And I’ve said she shouldn’t have to contribute until she has an income from the business. Her fiancé earn 6 figures, so it’s not unreadable to expect him to cover the shortfall whilst she rebuilds the business she previously had - to whatever level it can be in the new location. I didn’t say she should contribute what she did before - only contribute from her income.

TatianaLarina · 03/09/2019 19:23

Because it doesn’t solve the immediate problem of her lack of income.

Ellisandra · 03/09/2019 19:33

That’s solved by pooling with her fiancé (even if her contribution to the pool is zero). If he doesn’t agree, then call off the wedding and go back home.

TatianaLarina · 03/09/2019 21:16

If her contribution is zero then it’s not a pool.

Oliversmumsarmy · 04/09/2019 00:00

I am amazed that people think that it is fair for op to give her dp all her savings which could be £10-20,000 or more as he will be paying out an extra £50 per week for food and a bit of electricity.

If he had not mentioned that she should be paying in a few hundred per week I think the op might have got herself together enough to start looking round at jobs or trying to restart her business in a new location

I think him being on at her together with the upheaval has put her on edge

Ellisandra · 04/09/2019 06:52

It was per month.
I don’t think she should be deleting savings - though I do think she should be starting her business - but keep it factual!

GammaStingRay · 04/09/2019 08:02

Oliversmumsarmy

You really should RTFT dear. Second time I’ve noticed in the thread where you’ve conjured up completely made up details out of your head and then discussed them as if they’re true.

katewhinesalot · 04/09/2019 08:26

Just be honest with how you are feeling, how over whelmed you are, the grieving for your old life, how you feel much worse than you expected, how you are worried about losing the safety net of your savings until you are married.
Ask him to give you a few weeks to adjust without putting pressure on you as that is making you feel even worse.

Cry if you have to. Make an appointment to see your doctor for some antidepressants. Tell him you've done so.

I'd grieve too if I had to move my whole life's he's not sacrificed his happy life like you have and he's gained in his job. That increase in income is due to your sacrifice and is morally partly yours. Point that out.

Don't come across as resentful or angry. Try to come across as sad.

Communicate, communicate.

LemonTT · 04/09/2019 09:33

I am in 2 minds about the constant references as to how he got the job because of her sacrifice. Truth be told I believe he got the job and was going to take it come what may. I’m happy to be disabused of that but this far it is how I see it. Either way he got the job. He took the job and he wanted to move to get the job. The OP needs to accept these where his decisions. I doubt he feels guilt and therefore resentment will be wasted.

The issue of her moving is secondary to that. She had choice of her own. The OP decided to move to be with him. That is her decision and she should own her decisions. If she regrets it now then she can unmake it. To cede control of her life to him seems to me tantamount to jumping into a hole and trying to dig downwards.
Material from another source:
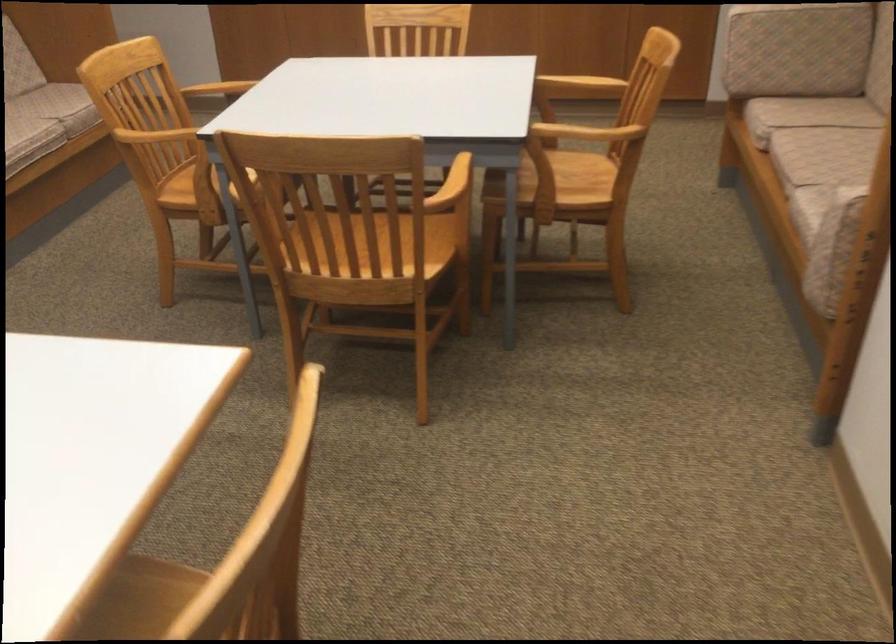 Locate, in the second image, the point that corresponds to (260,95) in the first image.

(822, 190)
However I remain confused as to what the OP actually wants and why. She rejects the idea of being “kept” but is finds reasons to defer working and building an income. Maybe it a timing thing but 2 weeks to sort stuff out is a luxury for most people. And whilst grieving a loss of a business is fine, grief is not necessarily debilitating.
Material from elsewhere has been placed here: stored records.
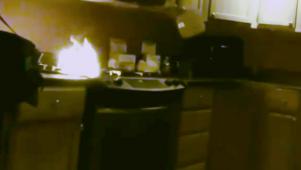 You are a GUI agent. You are given a task and a screenshot of the screen. Output one action in this format:
    pyautogui.click(x=<x>, y=<y>)
    Task: Click on the stove
    This screenshot has height=170, width=301.
    Given the screenshot: What is the action you would take?
    pyautogui.click(x=143, y=107) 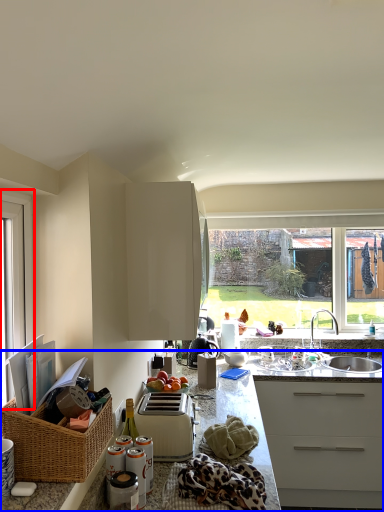 Question: Among these objects, which one is farthest to the camera, window (highlighted by a red box) or countertop (highlighted by a blue box)?

Choices:
 (A) window
 (B) countertop

Answer: (A)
I guess what I am saying is that if the OP wants to be with this man come what may, then she needs to commit to her decision to do this. Ok she can hold back a bit. However at the moment she is holding back all of her capital and contributing no income. That can’t go on indefinitely without some movement from her.

ReanimatedSGB · 04/09/2019 11:59

Am also wondering whether it was OP's idea or this man's that she should close the business rather than get to work on how to move it. I wonder if he thought he could get OP to be both housewife and bring in an income - only her income should derive from being an employee, and not take up too much of her time. You get men like this - they see women as domestic servants who also bring in a wage, and will resist or even sabotage the woman doing any kind of work which takes her time and attention away from providing domestic service...

lazylinguist · 04/09/2019 12:28

I thought he was being unreasonable at first. But actually it seems like there is no practical obstacle to you either getting a job or beginning to re-start your business, and that the only reason you aren't doing so is that you're resentful about a move you agreed to and wallowing a bit in sadness about your old business. It seems as though you almost expect him to support you financially as some kind of compensation for your agreeing to move, and that's not really fair. If he's genuinely unsupportive or you're actually seriously regretting the move though, you should leave.

Oliversmumsarmy · 04/09/2019 12:47

GammaStingRay

Where? It is called reading between the lines and op has already said I was spot on

GammaStingRay · 04/09/2019 13:28

he wants you to contribute to it whilst telling you that you should share your savings because you are a team but he isn't putting anything your way.

He’s paying for everything atm while she contributes nothing. Not sure therefore where you’re getting that he isn’t putting anything her way?

If he had not mentioned that she should be paying in a few hundred per week

He hasn’t. He’s asked for a contribution of a few hundred per month.

By all means contribute an opinion but why not read the thread first so it’s at least useful Oliversmumsarmy?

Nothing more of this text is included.